Introduction
Pendant longtemps, être Béninois à l'étranger signifiait principalement une chose : envoyer de l'argent. Subvenir aux besoins de la famille restée au pays. Construire une maison pour les vieux jours. Financer la scolarité des neveux et nièces. Ce modèle de contribution, profondément humain et nécessaire, a longtemps été la seule forme d'engagement structuré de la diaspora avec son pays. Mais les temps changent. Une nouvelle génération de Béninois de l'extérieur veut contribuer autrement — et c'est une opportunité extraordinaire pour le Bénin.

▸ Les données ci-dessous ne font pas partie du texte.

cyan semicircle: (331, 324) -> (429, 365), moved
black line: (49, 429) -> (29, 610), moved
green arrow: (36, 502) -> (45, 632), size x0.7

Du modèle de la charité au modèle du partenariat
Le changement de paradigme en cours est profond : on passe d'un modèle de contribution basé sur la charité et l'obligation familiale à un modèle de partenariat stratégique. La diaspora ne veut plus seulement donner — elle veut co-construire. Elle veut avoir son mot à dire dans les orientations politiques qui concernent le pays. Elle veut être associée aux décisions de développement, pas seulement sollicitée pour les financer. Elle veut que sa contribution soit reconnue, valorisée et institutionnalisée.
La co-construction : de quoi parle-t-on ?

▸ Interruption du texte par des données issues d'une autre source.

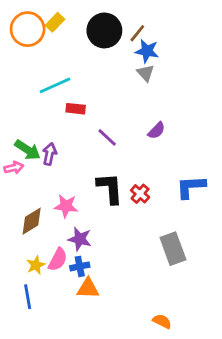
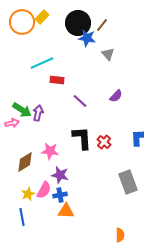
blue star: (147, 51) -> (87, 38), moved
orange semicircle: (162, 321) -> (120, 235), turned 64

La co-construction, c'est un modèle d'engagement dans lequel la diaspora et les acteurs de l'intérieur — État, collectivités, entreprises, société civile — travaillent ensemble, à égalité de dignité, à l'élaboration et à la mise en œuvre des politiques et projets de développement. C'est reconnaître que la diaspora a une perspective unique, forgée par son expérience internationale, qui enrichit la réflexion collective. C'est créer des espaces formels et informels où cette perspective peut s'exprimer et être intégrée dans la décision publique.
Les nouvelles formes d'engagement diasporique
La nouvelle génération de la diaspora béninoise invente de nouvelles formes d'engagement. Des plateformes numériques de consultation sur les politiques publiques. Des incubateurs transnationaux qui accompagnent les entrepreneurs béninois de l'intérieur. Des fonds d'investissement diasporiques collectifs. Des programmes de mentorat entre professionnels de la diaspora et jeunes talents béninois. Des réseaux de lobbying pour la défense des intérêts béninois dans les institutions internationales. Ces formes d'engagement sont innovantes, agiles et potentiellement très impactantes.

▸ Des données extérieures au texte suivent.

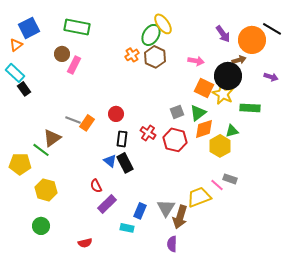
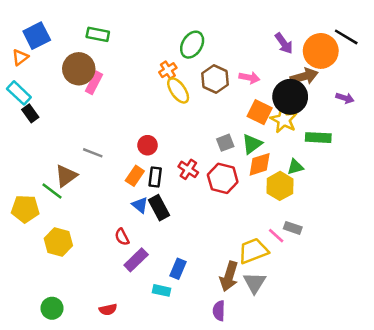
yellow ellipse: (163, 24) -> (178, 90), moved
green rectangle: (77, 27) -> (98, 34), size x0.7
brown circle: (62, 54) -> (79, 69), size x1.6
brown hexagon: (155, 57) -> (215, 79), moved
brown arrow: (239, 60) -> (304, 76), size x1.5
orange rectangle: (87, 123) -> (135, 176), moved
gray triangle: (166, 208) -> (255, 283), moved
green circle: (41, 226) -> (52, 308), moved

Les conditions d'une vraie co-construction
Pour que la co-construction soit réelle et non pas un simple slogan, plusieurs conditions doivent être réunies. Il faut des mécanismes institutionnels qui donnent à la diaspora une voix effective — et pas seulement consultative — dans les processus de décision. Il faut une culture de la réciprocité : la diaspora s'engage, l'État répond concrètement. Il faut une lutte sérieuse contre la corruption et le favoritisme qui découragent les bonnes volontés. Et il faut du temps : la co-construction est un processus de long terme, pas un projet d'urgence.
Conclusion
Être Béninois à l'étranger autrement, c'est possible — et c'est en train de se faire, même si c'est encore timidement. C'est le pari d'une génération qui refuse de choisir entre son pays d'origine et son pays d'accueil, et qui croit que cette double appartenance est une richesse, pas une contradiction. Ce pari mérite d'être soutenu, institutionnalisé et célébré comme l'une des ressources les plus précieuses du Bénin contemporain.